Sunday, August 9, 2009

Four

As I sit in the coffee shop a large, multi-generational and multi-ethnic family arrives and chaotically settles itself onto the outside patio. The family is mostly white but there is an Asian girl of about 10 with long black hair and thick glasses, and a beautiful Afro-American girl of about four with warm brown skin and bright eyes. She and her white sister about the same age hold hands as they find their seats; they are utterly adorable. I admire this family for giving these children a home and being open to diversity; they seem like a family worth knowing. All the children seem to get lots of hugs and attention.

The four year old is picked up by the older sister and held briefly, and I’m reminded of my sister Nell, seven years younger than I am. When she was that age, whenever she was asked any question she always responded by holding up four fingers and saying, “Four,” her age. So for quite awhile we all called her “Four.” She was the youngest of four children in the family, very cute with a pixie haircut and big brown eyes. She loved to ride piggy back and I would often carry her long distances on my back.
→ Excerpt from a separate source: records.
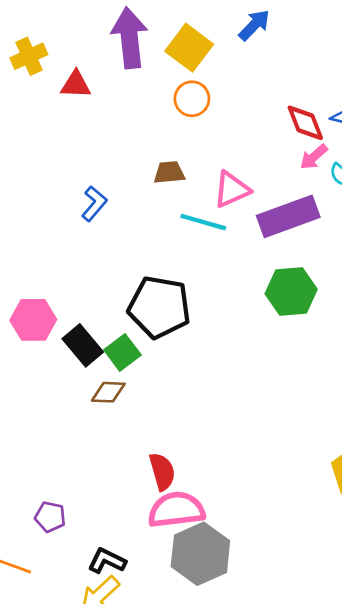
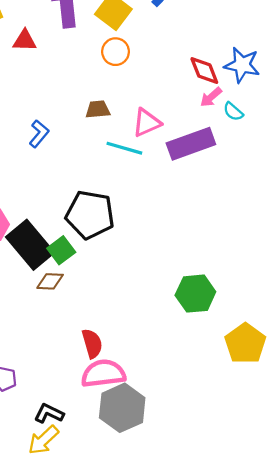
green hexagon: (291, 292) -> (195, 294), moved
black rectangle: (83, 345) -> (30, 245), size x1.5

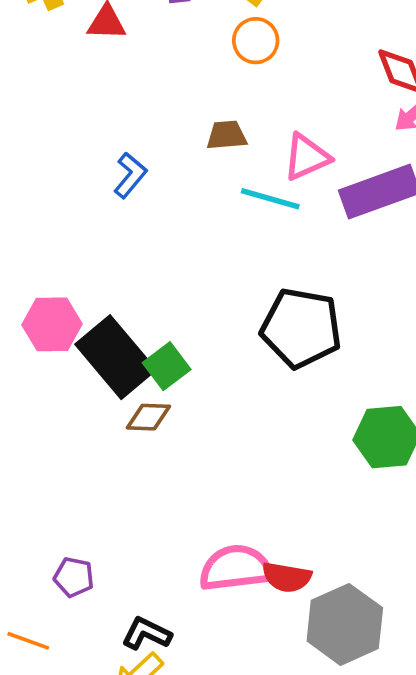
black pentagon: (90, 215) -> (301, 328), moved
red semicircle: (92, 343) -> (287, 577), moved, turned 116
gray hexagon: (122, 408) -> (345, 624), moved

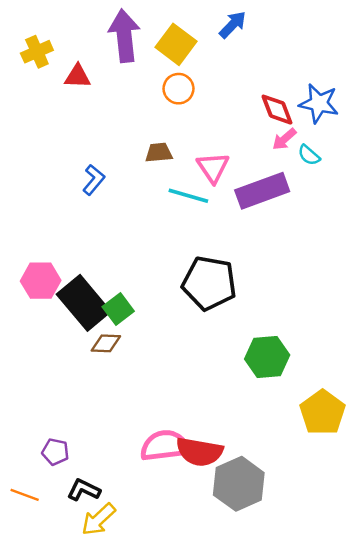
pink triangle: (307, 157) -> (213, 167), turned -40
red semicircle: (287, 577) -> (199, 452), size x1.4
black L-shape: (147, 633) -> (84, 490), moved

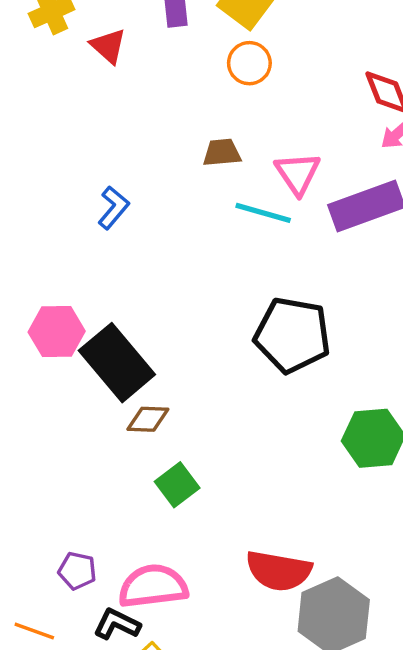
red triangle: (78, 76) -> (108, 46), turned 40
blue L-shape: (94, 180) -> (113, 208), moved
green square: (118, 309) -> (177, 485), moved
pink semicircle: (165, 446) -> (153, 586), moved

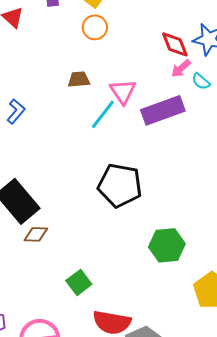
cyan line: (263, 213) -> (103, 114), turned -68
green square: (177, 485) -> (79, 282), moved

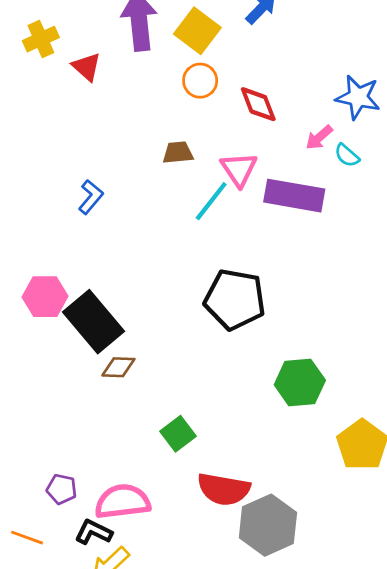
red diamond: (175, 44) -> (258, 104), moved
purple rectangle: (163, 110) -> (294, 196), turned 30

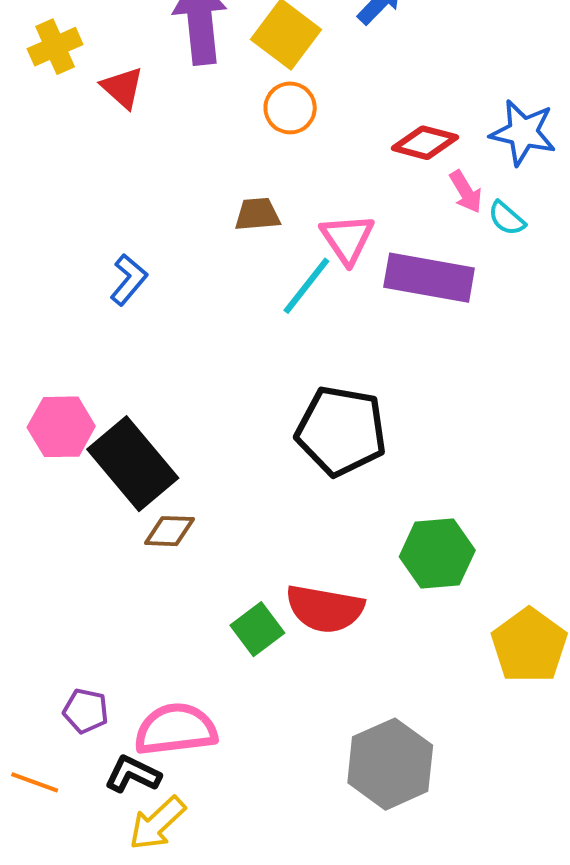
red diamond: (258, 104) -> (425, 143), moved, turned -54
pink arrow: (319, 137) -> (466, 192), turned -80
red semicircle: (224, 489) -> (325, 609), moved

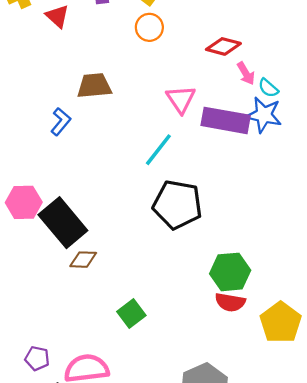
blue star: (523, 133) -> (264, 115), moved
brown trapezoid: (257, 214) -> (94, 86), moved, size x1.4
cyan line: (306, 286) -> (158, 150), moved
red semicircle: (325, 609) -> (230, 302), moved, size x0.7

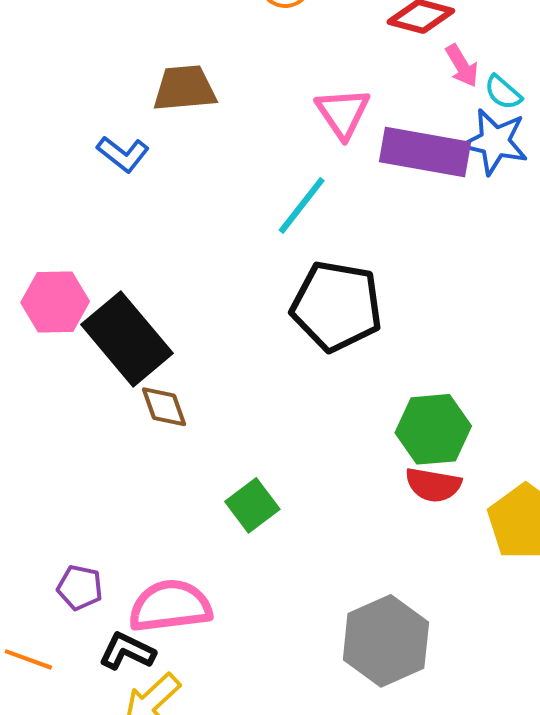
blue L-shape: (61, 122) -> (123, 154), turned 88
brown diamond: (83, 260) -> (164, 407), turned 68

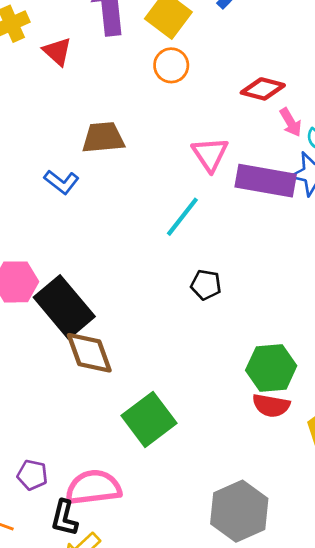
black pentagon: (337, 306) -> (206, 285), size x0.5
brown diamond: (164, 407) -> (89, 353), size x1.5
green square: (252, 505) -> (149, 419), size x1.5
black L-shape: (127, 651) -> (64, 518), turned -102

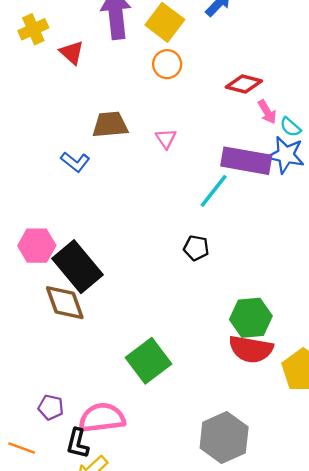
pink triangle: (210, 154) -> (166, 139), moved, size x0.7
cyan line: (182, 217) -> (214, 191), moved
brown diamond: (89, 353) -> (65, 303), moved
red semicircle: (271, 406) -> (251, 349), size x1.4

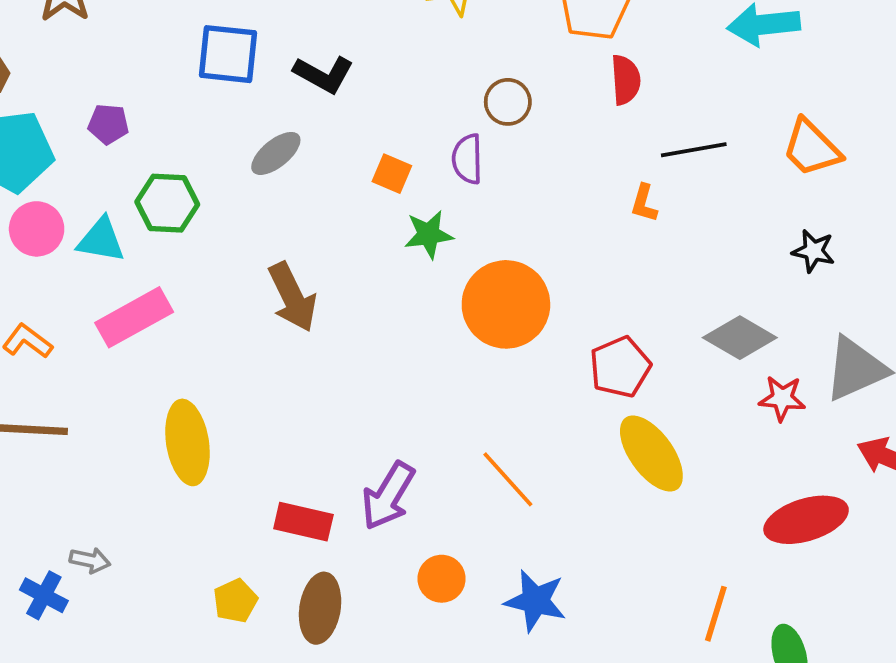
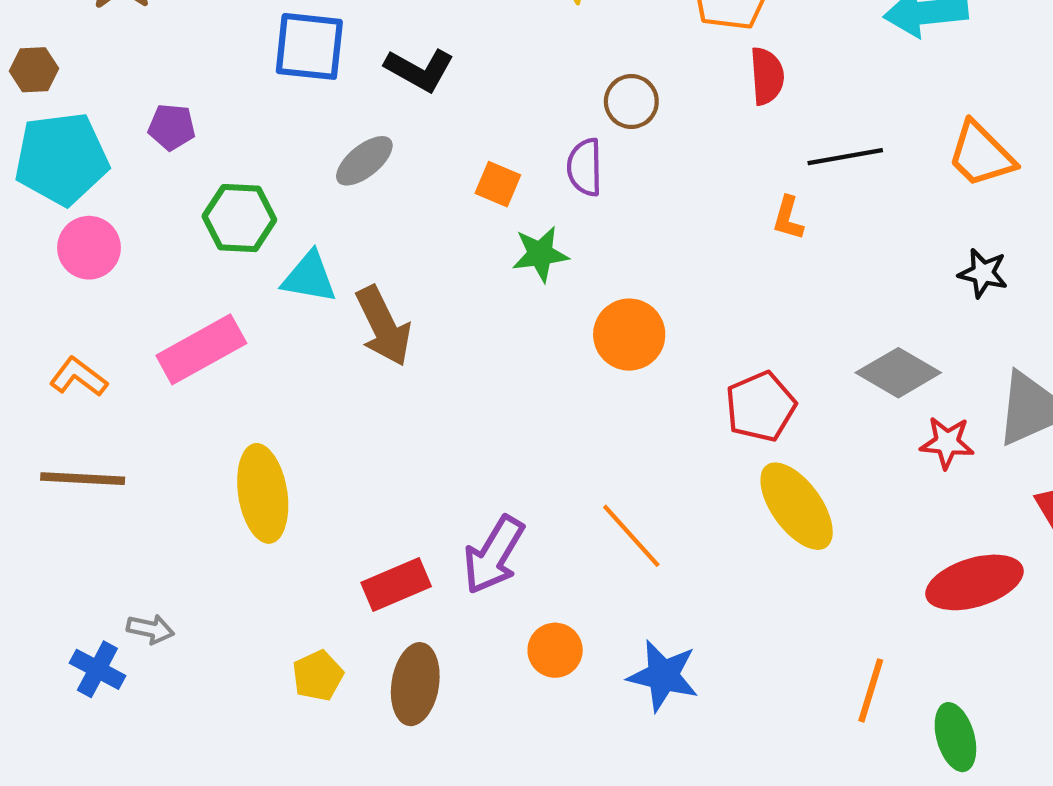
cyan triangle: (101, 240) -> (309, 277), moved
orange circle: (506, 304) -> (629, 335), size x0.7
red rectangle: (303, 522) -> (396, 585), turned -36

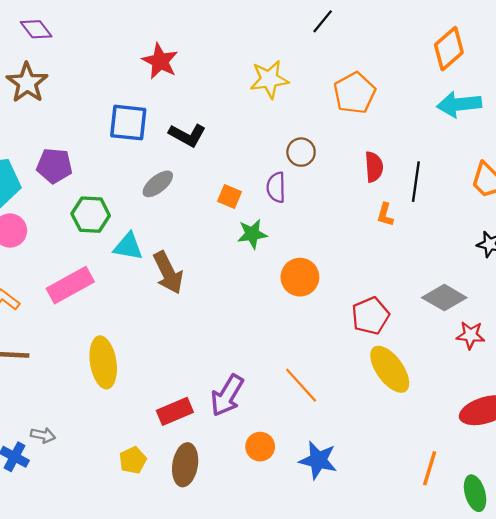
red semicircle: (767, 76) -> (374, 167), moved
purple pentagon: (172, 127) -> (54, 166), size x1.4
black line: (845, 157) -> (416, 182), turned -72

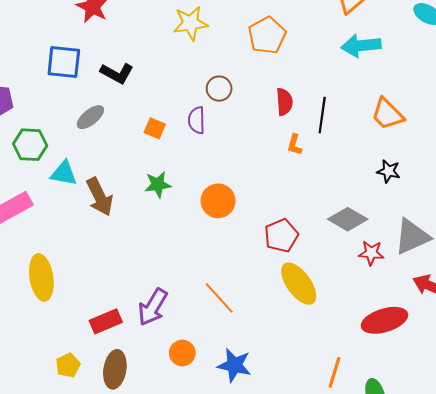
green star: (252, 234) -> (158, 185), moved

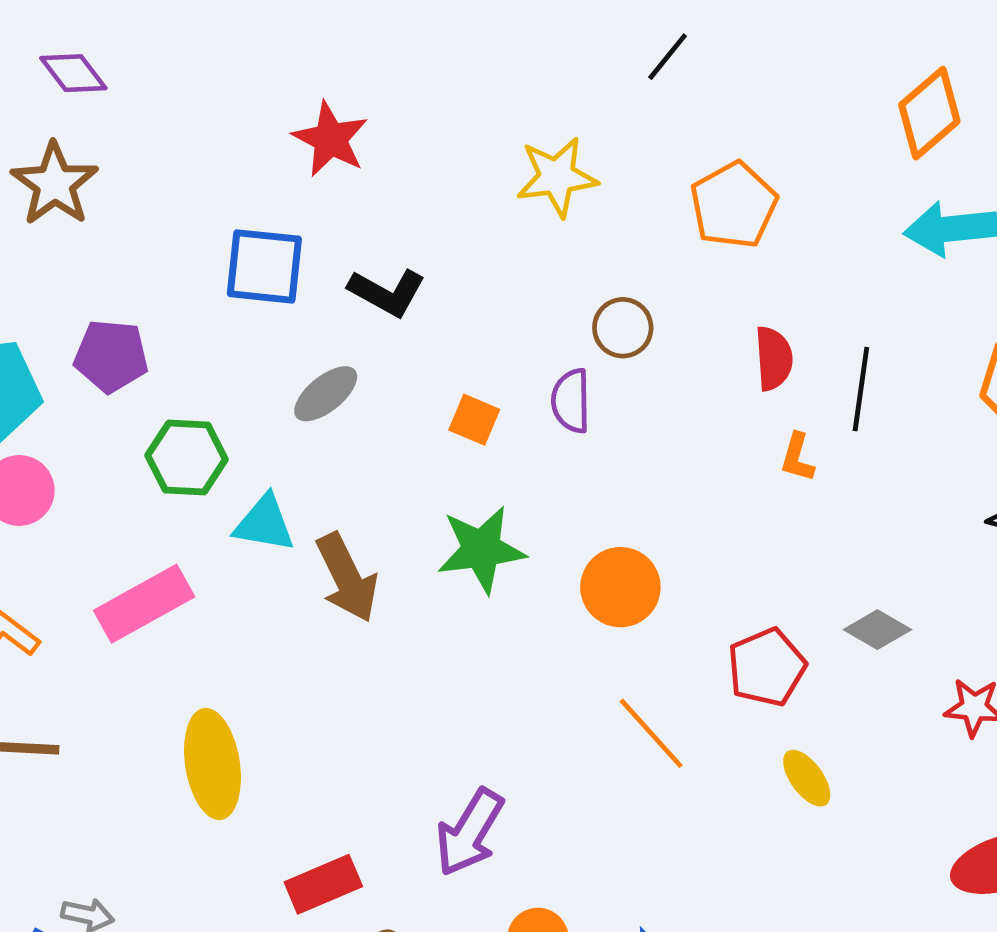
green star: (158, 185) -> (481, 549), size x1.4
gray diamond: (348, 219) -> (877, 630), moved, size x0.7
yellow ellipse: (299, 284) -> (807, 778), size x0.6
orange line: (219, 298) -> (651, 733), moved
red rectangle: (106, 321) -> (323, 884), moved

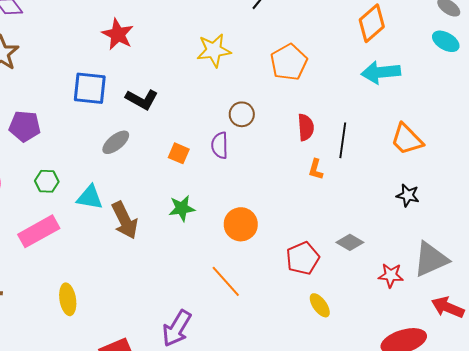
green hexagon: (187, 457) -> (47, 181), moved, size x0.7
green star: (481, 549) -> (182, 208), size x0.7
orange line: (651, 733) -> (226, 281), moved
yellow ellipse: (212, 764) -> (68, 299), size x0.7

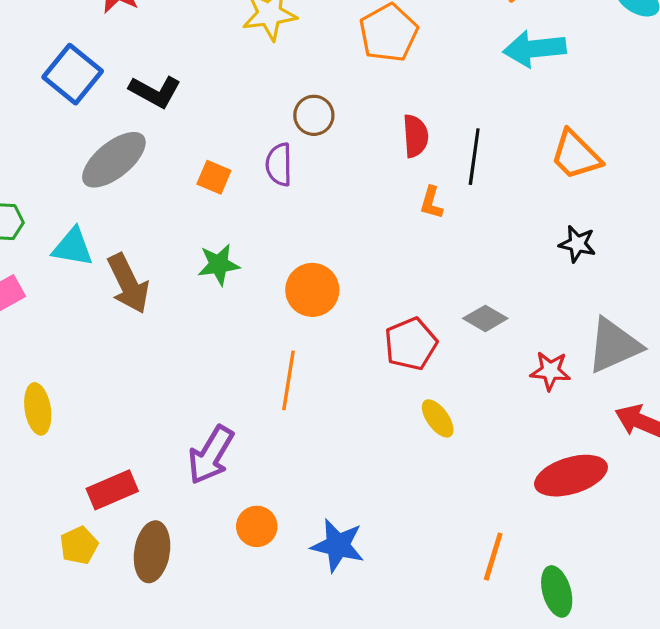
blue square: (90, 88) -> (73, 74), turned 33
gray ellipse: (116, 142) -> (114, 160), size x1.5
orange line: (226, 281) -> (288, 380), turned 51

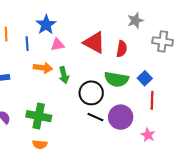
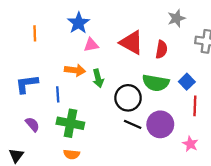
blue line: (27, 44) -> (58, 94), moved

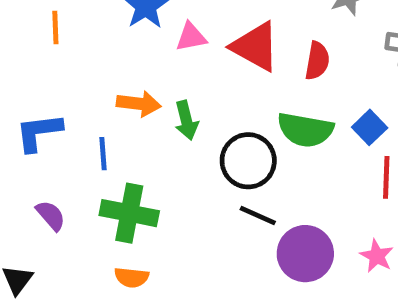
pink triangle: (91, 45) -> (191, 37), moved
purple circle: (160, 124) -> (305, 254), moved

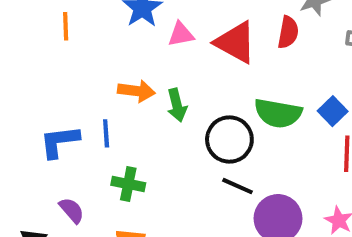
red semicircle: (317, 61) -> (288, 32), moved
blue L-shape: (39, 132) -> (59, 142), moved
green cross: (129, 213) -> (128, 184), size x0.7
purple semicircle: (51, 216) -> (72, 210), moved

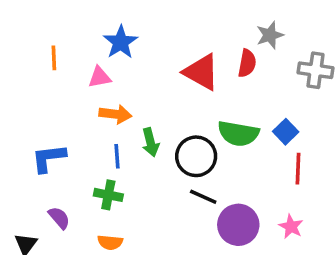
pink triangle: (181, 34) -> (100, 77), moved
green arrow: (177, 105) -> (150, 142), moved
blue line: (106, 133) -> (117, 156), moved

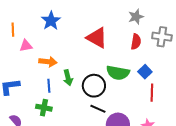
red semicircle: (247, 63) -> (136, 42), moved
pink triangle: (100, 77) -> (26, 46), moved

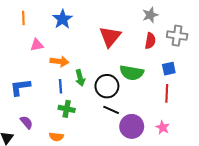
orange line: (13, 30) -> (23, 18), moved
red triangle: (97, 38) -> (110, 37), turned 40
blue square: (145, 72) -> (169, 69), moved, turned 32
green cross: (44, 108) -> (67, 109), moved

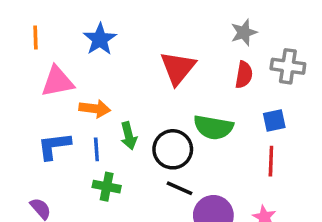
pink triangle: (37, 45) -> (58, 82), size x1.5
blue L-shape: (20, 87) -> (54, 146), moved

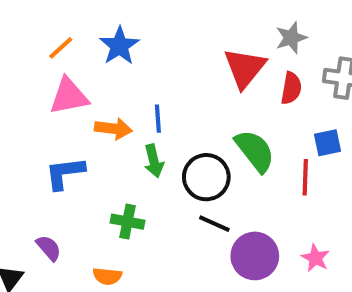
orange line: (35, 37) -> (61, 48), moved, turned 50
red triangle: (178, 68) -> (245, 68), moved
green semicircle: (213, 127) -> (255, 151), turned -138
blue line: (96, 149) -> (158, 119), moved
red line: (271, 161) -> (305, 177), moved

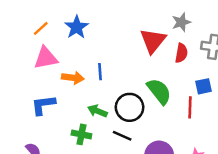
green arrow: (154, 161) -> (97, 111), moved, turned 126
black line: (214, 224) -> (122, 136), moved

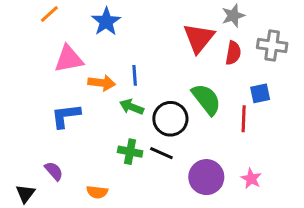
orange line: (41, 28) -> (49, 14), moved
green arrow: (97, 111) -> (132, 107), moved
green cross: (81, 134) -> (130, 152), moved

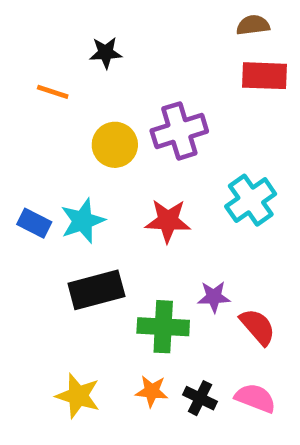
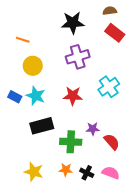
black star: (106, 53) -> (73, 23), moved, size x1.6
red rectangle: (265, 76) -> (115, 33), turned 36
yellow circle: (115, 145) -> (33, 66), moved
cyan star: (83, 221) -> (36, 96), turned -30

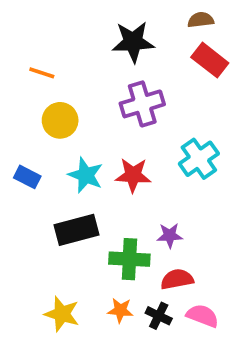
cyan star: (36, 96) -> (86, 175), moved
red semicircle: (112, 142) -> (177, 279), moved, turned -60

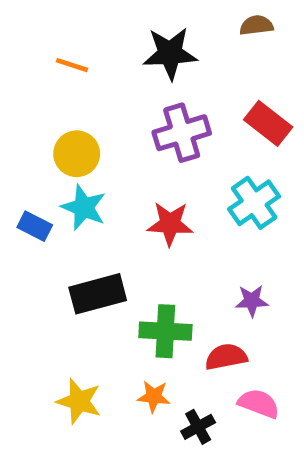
red rectangle: (210, 60) -> (268, 123), moved
orange line: (42, 73) -> (72, 65), moved
cyan star: (86, 175) -> (84, 207), moved
purple star: (170, 235) -> (252, 301), moved
black cross: (159, 316) -> (198, 427), moved, turned 35

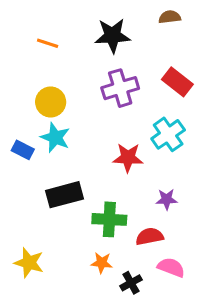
red star: (170, 224) -> (128, 158), moved
yellow star: (79, 401) -> (29, 263), moved

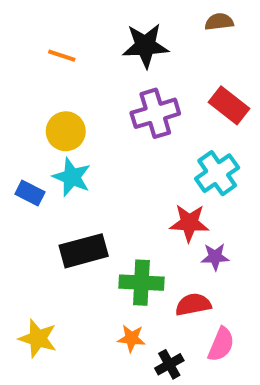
red star: (128, 158) -> (189, 223), moved
pink semicircle: (171, 267) -> (221, 344), turned 92

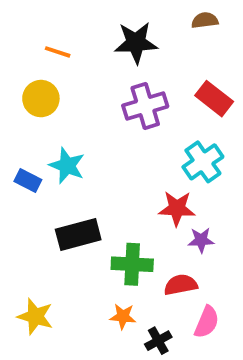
yellow circle: (66, 131) -> (41, 99), moved

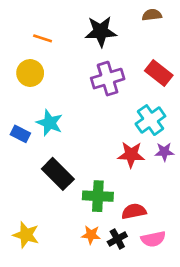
black rectangle: (78, 234) -> (58, 174), turned 60
purple star: (201, 240) -> (164, 152), moved
pink semicircle: (207, 322) -> (153, 239), turned 55
black cross: (158, 341) -> (117, 239), moved

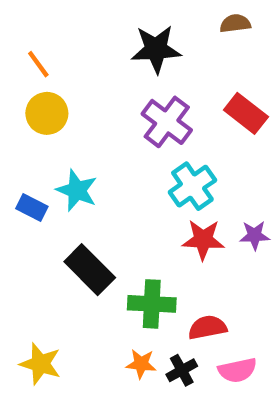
orange line: (43, 38) -> (38, 64), moved, turned 36
purple cross: (108, 79) -> (167, 122), turned -36
cyan cross: (150, 120) -> (192, 186), moved

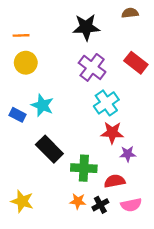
orange line: (38, 64) -> (21, 35), turned -56
purple star: (255, 235) -> (128, 154), moved

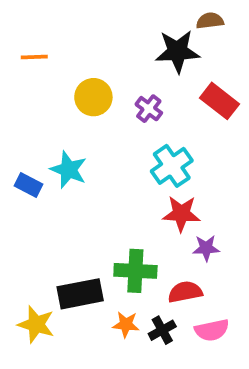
black star: (86, 27) -> (177, 51), moved
yellow circle: (26, 63) -> (93, 97), moved
purple cross: (92, 67) -> (149, 109), size x0.6
black rectangle: (49, 149) -> (80, 294), moved, turned -56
Four is a magical age. When Nell was four and I was eleven we were still living on Dewey Drive in Ellettsville and hadn’t yet moved to Sugar Lane. The three girls in the family shared a single bedroom, and there was only one bathroom in the little house.

In summer bands of kids freely roamed the little town with less to fear from strangers back then. We spent a large part of one summer digging deep holes under the gigantic sycamore in the back yard, and even dug recesses into their walls for little fireplaces, wisps of smoke rising from their separate earthen chimneys. Summer rains were bathwater warm. The water mixed with soil to form a rich brown soup that a child could convince herself was chocolate. Mud pies and thick concoctions of chocolate pudding and cake batter were poured from one container into another and baked in the sun.

The men in the neighborhood pooled their money and built a simple cement block swimming pool a few blocks away called the Turtleback Swim Club, and on many a hot summer evening my father could be persuaded to take us night swimming, the underwater pool lights shining mysteriously from the water’s depths. On cooler nights we would cling to the edge in the water near the lights for the small amount of heat they emitted. Back then, sometimes the chemicals weren’t right in the pool, but we swam in it anyway despite coffee colored water that turned our blonde hair a slightly green tinge. A four-year old could ride on her father’s shoulders and be tossed high into the air—could also pretend to be terrified at the bullet form of the father swimming swiftly underwater, grabbing her to toss her again high into the air or side with her in a splashing battle with the big boys.

Those summers, the creek nearby hosted minnows and crawdads which to their misfortune were sometimes captured and made into pets for awhile. A four year old was sometimes sent out with iced tea for the gardening father and rewarded with a taste of a lightly salted, sun-warmed tomato or green pepper.

Those were some of the good parts of being four. But don’t be fooled; there were terrors as well—a menacing older brother of ten who could spin out of control and other big boys rumored to kill baby birds and commit other acts of cruelty. The truth was, even then the world could be a complicated and scary place and nothing was quite what it seemed.